Pour les habitants des zones jurassiennes de France et de Suisse, l’industrie horlogère fait partie des activités artisanales et industrielles de la société depuis bien longtemps. Ainsi, dès le milieu du XIXème siècle, une véritable industrie horlogère est apparue sans que les activités artisanales disparaissent et depuis, l’horlogerie a connu des crises régulières au cours de son histoire, la dernière très importante a été celle des années 70.
En 1970, les transistors sont devenus des composants électroniques faciles à utiliser, bon marché à produire en grandes quantités et qui permettaient de créer des appareils électroniques transportables fonctionnant avec des piles ou des batteries. L’horlogerie mécanique est alors considérée comme dépassée dans tout l’arc jurassien, plus aucun investissement industriel n’est fait, dans la branche horlogère pendant près de 20 ans. Quelques rares entreprises comme Rolex, Patek Philippe, Vacheron Constantin, Oméga ou Piaget vont cependant maintenir des fabrications de montres mécaniques.
Et depuis 40 ans l’horlogerie suisse se porte bien. Elle s’épanouit dans un marché de niche de 25 milliards de CHF annuel qui se maintient très bien grâce au profond respect que les entreprises horlogères ont de leurs clients, et à leur fidélité en retour. Ensuite, la contrefaçon, quelle que soit son importance (9 montres sur 10 vendues dans le monde en sont issues) ne fait pas de concurrence aux grandes marques
En revanche, dans une perspective de développement transfrontalier dans l’Arc jurassien franco-suisse, ce qui semble important c’est de permettre à la fois d’alimenter un marché de niche très profitable, que ne remet pas en question la sous-traitance de qualité que permettent les entreprises françaises, mais surtout de profiter des développements prometteurs qu’induit l’horlogerie pour les microtechniques en Suisse comme un France.
La microtechnique (CH), les microtechniques (F), un avenir transfrontalier
Nous avons vu que l’expansion de la haute horlogerie est limitée, en revanche, depuis 40 ans, a émergé la microtechnique. Le savoir-faire en micromécanique acquis au contact de l’horlogerie s’est enrichi de connaissances en électronique, en particulier dans les domaines de la basse consommation, mais aussi de l’informatique embarquée qui lui est associée.

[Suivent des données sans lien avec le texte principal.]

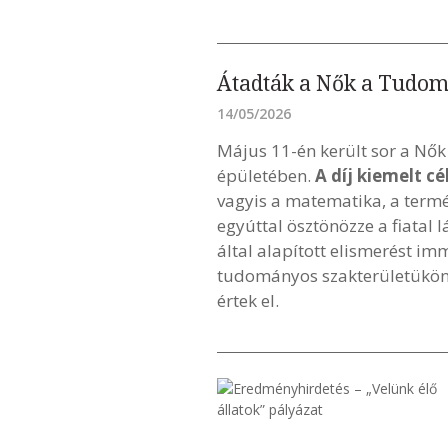
Átadták a Nők a Tudo
14/05/2026
Május 11-én került sor a N
épületében.
A díj kiemelt c
vagyis a matematika, a term
egyúttal ösztönözze a fiata
által alapított elismerést i
tudományos szakterületükön 
értek el.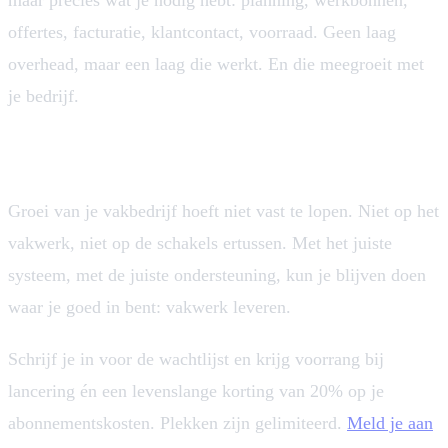
offertes, facturatie, klantcontact, voorraad. Geen laag
overhead, maar een laag die werkt. En die meegroeit met
je bedrijf.
Klaar om te groeien?
Groei van je vakbedrijf hoeft niet vast te lopen. Niet op het
vakwerk, niet op de schakels ertussen. Met het juiste
systeem, met de juiste ondersteuning, kun je blijven doen
waar je goed in bent: vakwerk leveren.
Schrijf je in voor de wachtlijst en krijg voorrang bij
lancering én een levenslange korting van 20% op je
abonnementskosten. Plekken zijn gelimiteerd.
Meld je aan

Or, l’industrie qui produit ces dispositifs microtechniques occupe une place non négligeable pour nos régions transfrontières. A titre d’information elle occupe en Suisse un nombre de travailleurs équivalent à ceux qui travaillent dans l’horlogerie (Près de 100’000 en 2023[1]).
Cependant, le domaine de la microtechnique ne travaille pas avec les marges de l’horlogerie de luxe, et les gains sont plus proches de ceux de l’industrie traditionnelle, sauf à privilégier des dispositifs s’apparentant à de niches.
Au final nos deux pays pêchent par une erreur de principe : Nous ne voudrions soutenir des activités que si elles ont une dimension européenne ou mondiale, que si le monde entier a envie de les adopter. Or, c’est exactement le contraire qu’il s’agit de faire : il faut cultiver les activités pour lesquelles nous avons des dispositions meilleures que les régions concurrentes. Les seuls marchés qui peuvent être profitables pour nous sont les marchés de niche, ceux pour lesquels les volumes ne sont pas trop grands, mais pour lesquels il faut sans cesse innover, trouver de nouvelles idées qui répondent aux besoins du marché. C’est ce qui doit permettre à nos économies transfrontalières de se développer.
Le Forum Transfrontalier propose d’identifier les forces en présence, de les cultiver conjointement et pour cela, de mettre en place des assises « de(s) microtechnique(s) » afin de comprendre les interactions qui lient les entreprises françaises et suisses et les besoins qui en émergent.
Jacques JACOT
[1] En 2008 : 37 000 en Franche-Comté pour 58 000 dans l’Arc jurassien suisse – Source OSTAJ, 2013.